According to the report, Denmark’s Vestas, which makes power generating wind turbines, plans to lay off a third of its Danish workforce. Sales are down, and Danish labor is expensive. “A turbine manufactured in China and shipped to Denmark costs about the same as making it at home,” writes the Financial Times.
That’s a pretty common situation -- outsourcing jobs to Asia. But it’s not the whole story this time. Though labor costs in China are greatly less than in most of Europe, the balance between the shipping costs and the European labor situation is hardly static. “Vestas must always be able to compete against what we call Asia cost plus freight,” the company’s CEO told the FT. But he added that the company has other options outside Asia -- and within crisis-wracked Europe.
Building a windmill in Spain -- where unemployment is nearing 20 percent -- and shipping it to a customer in Sweden, is cheaper for Vestas than building one in Denmark, he said. What that means is that “Asia cost plus freight” has competition now: Let’s call it, a little awkwardly, “Spain cost, or Greece cost, or the cost of any other place with crippling unemployment and a convenient three-day trucking distance from Denmark.”
Labor for building a windmill in China may cost less than Spain’s Euro-compensated workers. But with Europe still reeling financially, at some point companies like Vestas are going to wonder if shipping from Shenzhen is really cheaper than from Seville or Slovakia. Sofia. St. Petersburg. OK, enough with the S’s; you get the point: Labor’s cheap everywhere these days.
Just how cheap is part of the issue. The gap between China’s labor savings, and the cost of the long supply chain to reach it, is still very wide.
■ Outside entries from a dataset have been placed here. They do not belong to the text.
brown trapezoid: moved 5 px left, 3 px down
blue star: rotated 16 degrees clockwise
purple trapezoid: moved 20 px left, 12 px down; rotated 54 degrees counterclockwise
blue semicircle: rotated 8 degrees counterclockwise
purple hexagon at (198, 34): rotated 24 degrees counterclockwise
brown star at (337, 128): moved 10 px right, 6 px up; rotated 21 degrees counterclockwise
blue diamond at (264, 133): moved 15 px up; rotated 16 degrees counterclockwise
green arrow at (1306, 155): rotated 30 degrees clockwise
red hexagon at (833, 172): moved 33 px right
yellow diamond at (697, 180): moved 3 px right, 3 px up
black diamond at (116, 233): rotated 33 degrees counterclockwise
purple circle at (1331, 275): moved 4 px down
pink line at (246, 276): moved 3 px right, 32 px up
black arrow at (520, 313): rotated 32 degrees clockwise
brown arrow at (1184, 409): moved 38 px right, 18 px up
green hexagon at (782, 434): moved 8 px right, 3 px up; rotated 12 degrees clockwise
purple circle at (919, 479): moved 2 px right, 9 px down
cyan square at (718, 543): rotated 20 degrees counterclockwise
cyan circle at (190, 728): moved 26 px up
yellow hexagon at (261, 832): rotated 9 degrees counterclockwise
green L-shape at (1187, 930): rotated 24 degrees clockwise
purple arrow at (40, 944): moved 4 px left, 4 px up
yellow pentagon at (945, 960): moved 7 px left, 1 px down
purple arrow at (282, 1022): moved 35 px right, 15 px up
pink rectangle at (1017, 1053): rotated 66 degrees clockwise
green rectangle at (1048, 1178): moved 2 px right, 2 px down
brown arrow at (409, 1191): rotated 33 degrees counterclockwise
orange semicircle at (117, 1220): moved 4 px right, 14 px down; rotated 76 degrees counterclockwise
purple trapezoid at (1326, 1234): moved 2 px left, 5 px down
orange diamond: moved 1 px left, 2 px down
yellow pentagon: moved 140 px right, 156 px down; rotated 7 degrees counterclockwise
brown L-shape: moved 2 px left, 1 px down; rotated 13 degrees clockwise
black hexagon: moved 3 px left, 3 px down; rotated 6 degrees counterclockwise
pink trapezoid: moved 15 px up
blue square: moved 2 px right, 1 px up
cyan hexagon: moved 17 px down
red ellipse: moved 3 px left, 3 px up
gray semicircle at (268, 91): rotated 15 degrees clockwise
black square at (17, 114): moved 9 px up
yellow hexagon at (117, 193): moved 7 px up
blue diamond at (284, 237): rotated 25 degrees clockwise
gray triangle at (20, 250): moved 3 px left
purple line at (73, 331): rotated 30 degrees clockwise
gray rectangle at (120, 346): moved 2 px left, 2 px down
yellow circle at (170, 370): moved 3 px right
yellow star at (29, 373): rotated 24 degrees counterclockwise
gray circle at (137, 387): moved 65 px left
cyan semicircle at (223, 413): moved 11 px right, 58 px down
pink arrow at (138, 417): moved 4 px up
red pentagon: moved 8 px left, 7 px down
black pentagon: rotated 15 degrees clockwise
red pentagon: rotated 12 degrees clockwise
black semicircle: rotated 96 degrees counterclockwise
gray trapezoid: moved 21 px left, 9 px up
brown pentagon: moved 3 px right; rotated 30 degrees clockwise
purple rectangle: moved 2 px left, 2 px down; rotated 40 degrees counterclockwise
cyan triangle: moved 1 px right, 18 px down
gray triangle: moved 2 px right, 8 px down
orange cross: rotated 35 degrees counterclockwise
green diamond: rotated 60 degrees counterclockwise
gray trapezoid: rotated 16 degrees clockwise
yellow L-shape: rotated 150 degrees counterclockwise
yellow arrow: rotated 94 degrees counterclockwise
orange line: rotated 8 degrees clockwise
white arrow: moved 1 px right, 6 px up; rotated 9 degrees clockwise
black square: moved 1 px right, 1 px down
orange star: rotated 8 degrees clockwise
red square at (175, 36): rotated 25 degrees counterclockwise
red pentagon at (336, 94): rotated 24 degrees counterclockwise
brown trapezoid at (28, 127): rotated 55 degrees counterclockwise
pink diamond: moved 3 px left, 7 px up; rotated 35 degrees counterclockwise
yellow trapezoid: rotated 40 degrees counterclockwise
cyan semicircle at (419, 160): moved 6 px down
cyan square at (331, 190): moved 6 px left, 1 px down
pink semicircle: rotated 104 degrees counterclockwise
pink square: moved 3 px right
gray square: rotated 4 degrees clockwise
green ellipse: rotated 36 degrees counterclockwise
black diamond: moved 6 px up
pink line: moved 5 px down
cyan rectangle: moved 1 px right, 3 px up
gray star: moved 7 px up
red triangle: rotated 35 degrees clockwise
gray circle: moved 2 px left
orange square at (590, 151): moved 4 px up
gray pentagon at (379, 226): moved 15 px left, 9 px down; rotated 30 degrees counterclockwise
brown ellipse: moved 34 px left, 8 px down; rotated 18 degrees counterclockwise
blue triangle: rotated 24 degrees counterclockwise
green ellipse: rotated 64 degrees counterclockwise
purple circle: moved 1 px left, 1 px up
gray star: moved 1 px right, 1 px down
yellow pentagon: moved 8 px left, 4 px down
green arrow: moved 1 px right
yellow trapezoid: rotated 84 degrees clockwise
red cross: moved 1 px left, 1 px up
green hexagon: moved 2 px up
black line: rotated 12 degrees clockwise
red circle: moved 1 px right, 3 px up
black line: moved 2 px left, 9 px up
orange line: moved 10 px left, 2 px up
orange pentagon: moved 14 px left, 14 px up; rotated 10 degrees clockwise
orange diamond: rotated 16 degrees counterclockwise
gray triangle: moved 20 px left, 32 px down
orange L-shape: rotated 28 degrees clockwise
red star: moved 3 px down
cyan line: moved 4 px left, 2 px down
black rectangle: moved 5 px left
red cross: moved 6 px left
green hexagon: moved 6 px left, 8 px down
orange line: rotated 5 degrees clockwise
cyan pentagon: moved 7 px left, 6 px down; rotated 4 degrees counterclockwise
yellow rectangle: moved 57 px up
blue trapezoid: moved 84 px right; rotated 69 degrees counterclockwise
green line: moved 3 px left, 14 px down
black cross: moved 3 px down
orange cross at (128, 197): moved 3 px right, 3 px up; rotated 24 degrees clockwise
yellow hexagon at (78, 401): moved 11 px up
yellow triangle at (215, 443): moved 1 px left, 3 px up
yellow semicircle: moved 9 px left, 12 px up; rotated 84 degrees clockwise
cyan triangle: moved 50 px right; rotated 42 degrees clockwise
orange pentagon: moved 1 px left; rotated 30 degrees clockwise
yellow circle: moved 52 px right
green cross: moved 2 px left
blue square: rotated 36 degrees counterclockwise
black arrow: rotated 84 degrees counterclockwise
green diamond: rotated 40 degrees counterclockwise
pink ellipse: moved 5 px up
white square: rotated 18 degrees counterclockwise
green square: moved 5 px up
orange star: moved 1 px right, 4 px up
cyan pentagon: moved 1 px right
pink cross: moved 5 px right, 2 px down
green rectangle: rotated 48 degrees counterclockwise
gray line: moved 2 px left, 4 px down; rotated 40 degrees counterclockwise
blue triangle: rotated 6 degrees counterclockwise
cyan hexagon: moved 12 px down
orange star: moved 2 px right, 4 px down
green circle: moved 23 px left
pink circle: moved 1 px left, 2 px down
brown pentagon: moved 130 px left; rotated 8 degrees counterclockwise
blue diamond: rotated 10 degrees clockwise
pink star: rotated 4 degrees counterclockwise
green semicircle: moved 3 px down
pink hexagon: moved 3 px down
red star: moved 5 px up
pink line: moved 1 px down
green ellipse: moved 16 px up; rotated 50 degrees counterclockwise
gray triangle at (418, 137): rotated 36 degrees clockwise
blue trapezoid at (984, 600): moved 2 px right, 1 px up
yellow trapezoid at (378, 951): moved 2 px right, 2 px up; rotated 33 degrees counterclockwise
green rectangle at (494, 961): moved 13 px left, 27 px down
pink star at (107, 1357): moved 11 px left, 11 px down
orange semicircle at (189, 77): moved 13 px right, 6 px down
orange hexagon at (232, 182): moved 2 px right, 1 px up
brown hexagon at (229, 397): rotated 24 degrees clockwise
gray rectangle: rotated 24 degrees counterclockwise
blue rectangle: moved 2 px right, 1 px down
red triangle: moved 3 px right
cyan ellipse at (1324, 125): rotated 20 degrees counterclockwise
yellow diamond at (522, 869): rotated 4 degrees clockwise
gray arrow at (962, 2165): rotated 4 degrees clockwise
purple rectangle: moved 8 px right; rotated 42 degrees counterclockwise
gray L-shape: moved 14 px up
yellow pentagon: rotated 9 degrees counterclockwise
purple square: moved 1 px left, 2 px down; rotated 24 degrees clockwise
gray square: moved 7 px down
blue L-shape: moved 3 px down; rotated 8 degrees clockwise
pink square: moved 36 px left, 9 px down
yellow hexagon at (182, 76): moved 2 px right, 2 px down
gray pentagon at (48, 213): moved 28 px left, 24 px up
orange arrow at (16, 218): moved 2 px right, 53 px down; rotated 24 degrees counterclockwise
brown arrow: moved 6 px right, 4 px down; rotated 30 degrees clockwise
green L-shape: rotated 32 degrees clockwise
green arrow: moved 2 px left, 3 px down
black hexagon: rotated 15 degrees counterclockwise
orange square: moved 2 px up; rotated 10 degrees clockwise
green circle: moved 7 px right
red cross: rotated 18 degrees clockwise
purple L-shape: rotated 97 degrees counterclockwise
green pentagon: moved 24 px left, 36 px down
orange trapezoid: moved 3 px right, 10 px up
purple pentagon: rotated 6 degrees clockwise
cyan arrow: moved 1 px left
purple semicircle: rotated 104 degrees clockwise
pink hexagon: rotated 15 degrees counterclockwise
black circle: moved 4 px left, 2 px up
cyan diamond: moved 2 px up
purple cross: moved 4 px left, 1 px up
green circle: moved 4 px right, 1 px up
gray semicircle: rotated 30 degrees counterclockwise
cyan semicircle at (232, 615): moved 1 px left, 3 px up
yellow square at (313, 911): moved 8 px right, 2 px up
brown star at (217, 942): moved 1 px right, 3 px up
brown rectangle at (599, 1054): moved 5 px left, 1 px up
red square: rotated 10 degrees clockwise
Last summer, speaking to The Economist, Stephen Roach, Morgan Stanley ’s chair in Asia, argued that even as China develops, its labor remains virtually free, and could stay that way for the visible future:
According to research published in the Monthly Labour Review of the US Bureau of Labor Statistics in April 2009, compensation of Chinese manufacturing workers was only $0.81 per hour in 2006—just 2.7% of comparable costs in the US, 3.4% of those in Japan, and 2.2% of compensation rates in Europe. While these figures are now out of date by nearly four years, they underscore the magnitude of the gap between China and the developed world—and how difficult it would be to close that gap even under the most excessive of Chinese wage inflation scenarios.
By comparison, minimum wage in Spain for 2005-6, the same period as the Roach-cited study, was just under €500 (US$700) per month. It currently stands at just over €600 per month, minimum. That’s about eight times more than the Chinese wage of US$0.81 an hour, which is about $120 a month.
Still, Vestas, which is the world’s largest manufacturer of windmills, in an era of strong investment in clean energy, thinks it's worthwhile to look into building closer to home. As Chinese labor costs rise, and wages stagnate in crisis-era Western Europe and still-emerging Eastern Europe, the part that has to give is in the shipping (and the port taxes; keeping supply chain costs between EU economies competitive is, of course, part of the point of the European Union).
Asia’s advantage, wages, have to rise eventually, and Europe’s, these days, don’t. When labor costs rise, a company like Vestas is naturally going to start wondering whether a windmill loses more value spending two weeks on a boat from the Pacific, than it does in three days on a truck from the Mediterranean.